Professor’s Study Named AJE Article of the Year.
A School of Public Health study has been named an American Journal of Epidemiology 2019 Article of the Year.
The study, led by Jaimie Gradus, associate professor of epidemiology, found that a stress disorder diagnosis could as much as triple the risk of dementia, particularly among men.
“People are currently experiencing stress and trauma on a scale we have never before seen, and it will be critical to know as much as we can about possible outcomes in the years and decades to come,” Gradus says.
Having the study highlighted by the American Journal of Epidemiology is an honor, she says. “Personally, to have a paper accepted at AJE has always felt like a stamp of approval from the most scientifically rigorous of my peers,” she says. “To get this additional recognition means a lot to me.”
Previous research has shown an association between post-traumatic stress disorder (PTSD) and dementia, but few previous studies have examined associations between dementia and other stress disorders, or looked at these associations by sex.
The study led by Gradus found that people experiencing less severe stress-related mental health symptoms have similarly elevated rates of dementia.
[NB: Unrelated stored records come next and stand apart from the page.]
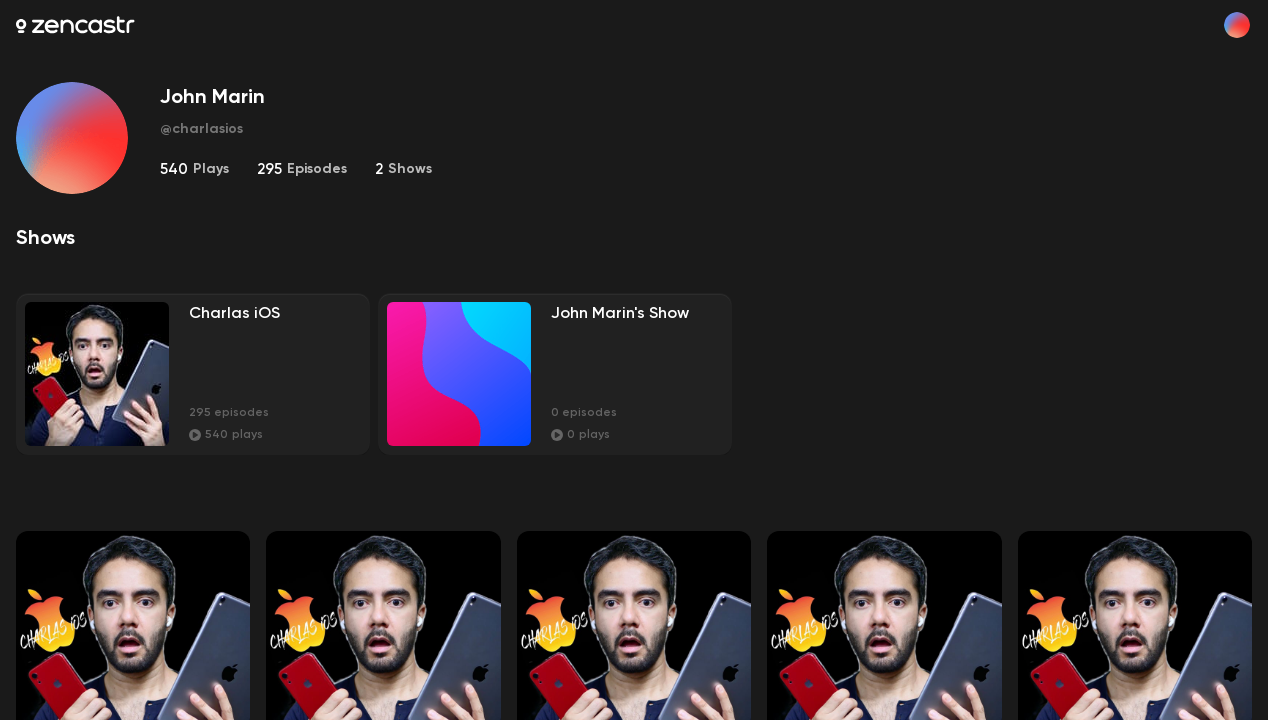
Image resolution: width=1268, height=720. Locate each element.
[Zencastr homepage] (75, 25)
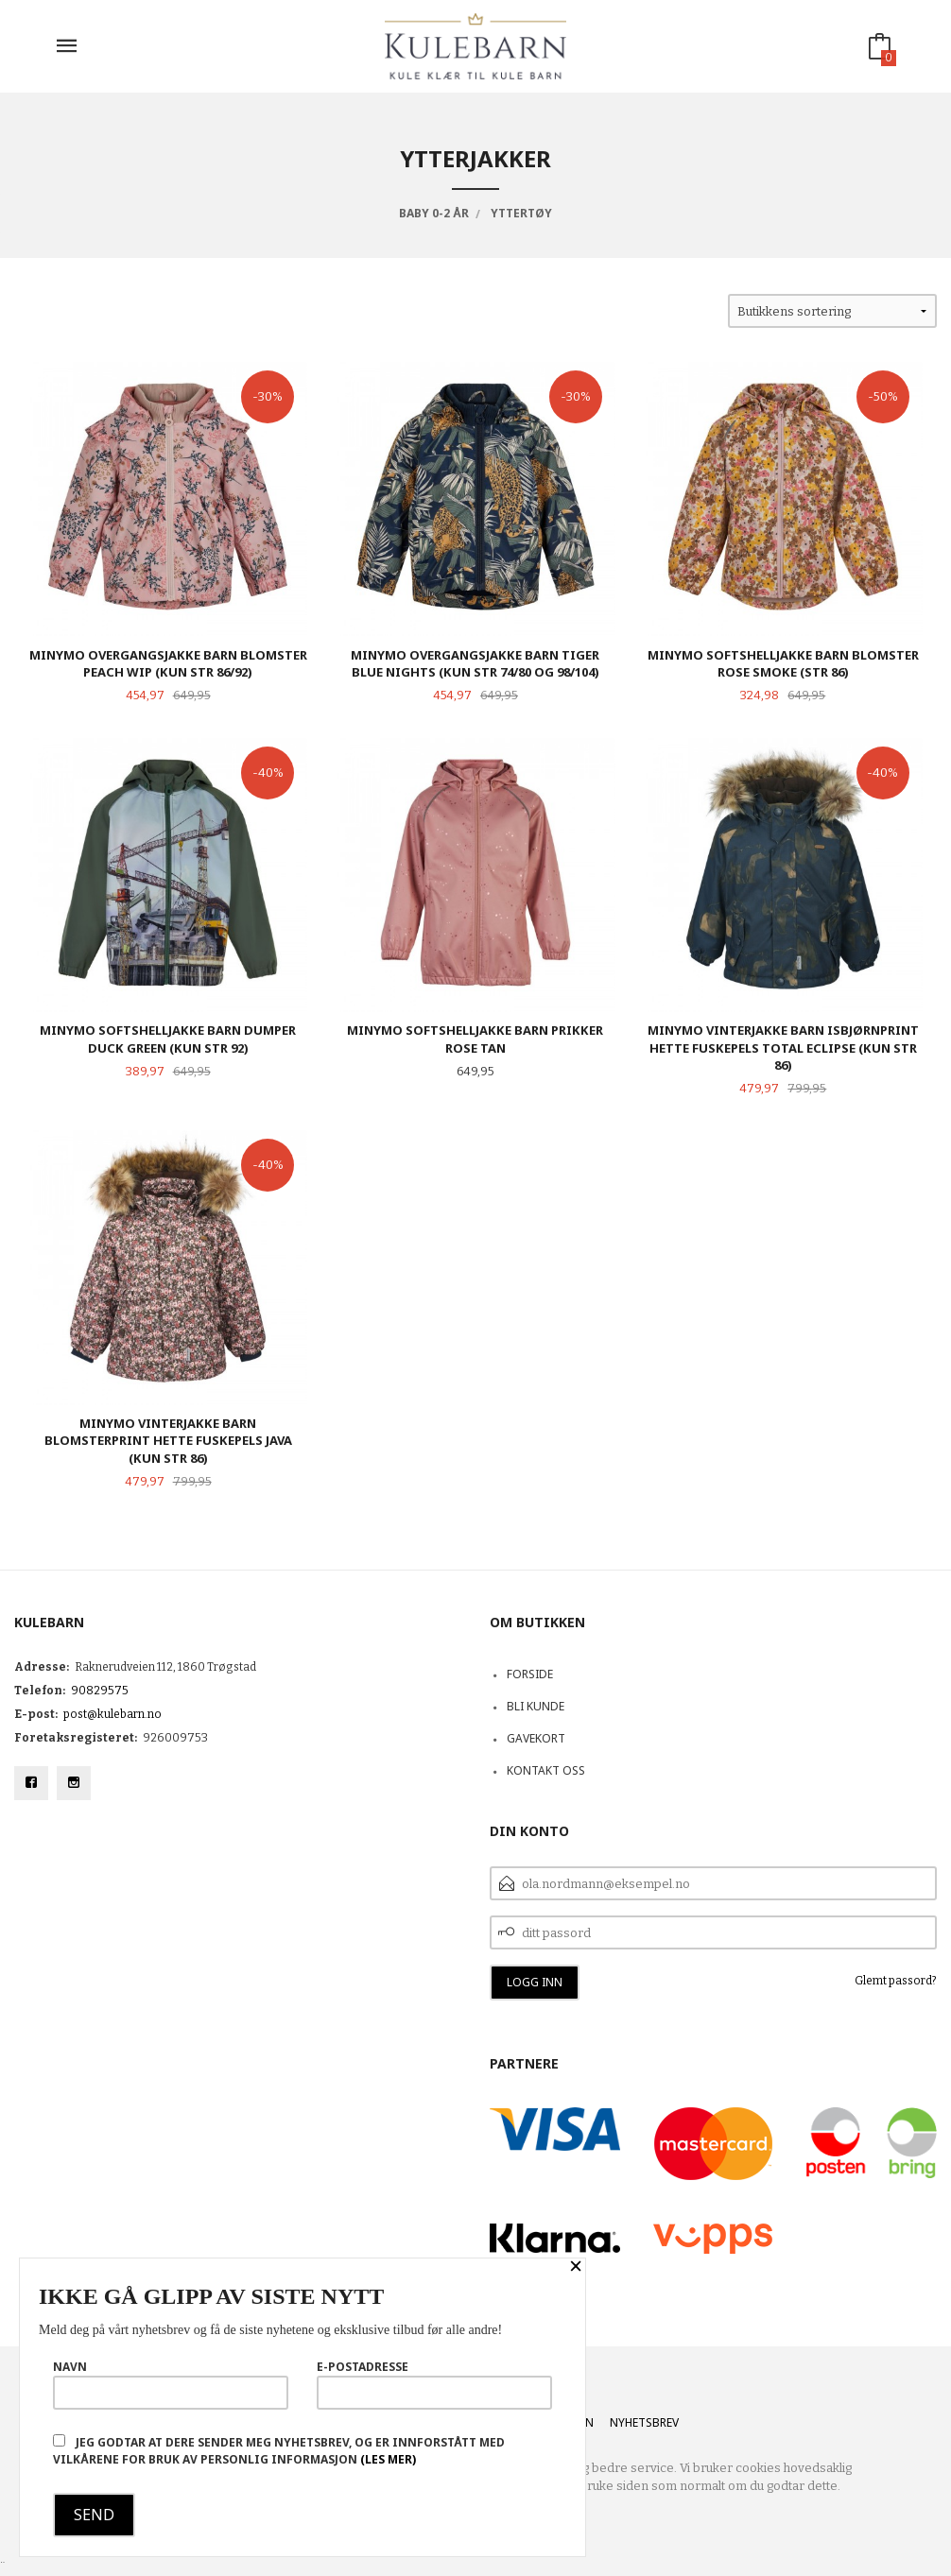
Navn (170, 2384)
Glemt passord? (896, 1980)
“This suggests that people with some stress-related mental health symptoms should also be the focus of intervention and prevention efforts, even if they do not meet diagnostic criteria for a stress disorder,” she says.
Like much of Gradus’s research, the study draws from Denmark’s extensive, nationwide registries of social and medical information, and is part of her long-running collaboration with researchers at the Department of Clinical Epidemiology at Aarhus University Hospital in Denmark. Henrik T. Sørensen, chair of the Department of Clinical Epidemiology at Aarhus University Hospital in Denmark and adjunct professor of epidemiology at SPH, served as senior author on the study.
The study looks at a cohort of 47,047 Danish residents over 40 years old who received stress disorder diagnoses between 1995 and 2011 and did not have dementia in 1995. They categorized diagnoses as PTSD, acute stress reaction (similar to PTSD but lasting no more than about a month), adjustment disorder (difficulty coping with or adjusting to a source of stress), other stress reactions, and unspecified stress reactions.
The researchers also created a comparison cohort: for each member of the first cohort, this second cohort included five Danish residents of the same age and sex, but without a stress disorder diagnosis for the period and without dementia in 1995. They then compared the two cohorts as members were diagnosed with dementia, emigrated or died, or until the end of 2011.
They found that people with acute stress reaction had 1.6 times the rate of dementia than comparison cohort members, those with PTSD had 2.0 times the rate of dementia, those with adjustment disorder had 2.4 times the rate of dementia, those with other stress reactions had 2.8 times the rate of dementia, and those with unspecified stress disorders had 2.2 times the rate of dementia.
Men with stress disorder diagnoses were more likely to develop dementia than women with the same diagnoses, with the exception of PTSD. Among those diagnosed with PTSD, women were more likely to develop dementia than men.
The researchers also analyzed the data to see if the results could be explained by an event or illness/injury causing both a stress disorder and dementia. However, they found that the amount of time between a stress disorder diagnosis and a dementia diagnosis varied widely among members of the cohort, suggesting that this was not the case.
Although there are many hypotheses about what might tie stress disorders and dementia together, more research is needed to understand the mechanisms of the association, the authors wrote.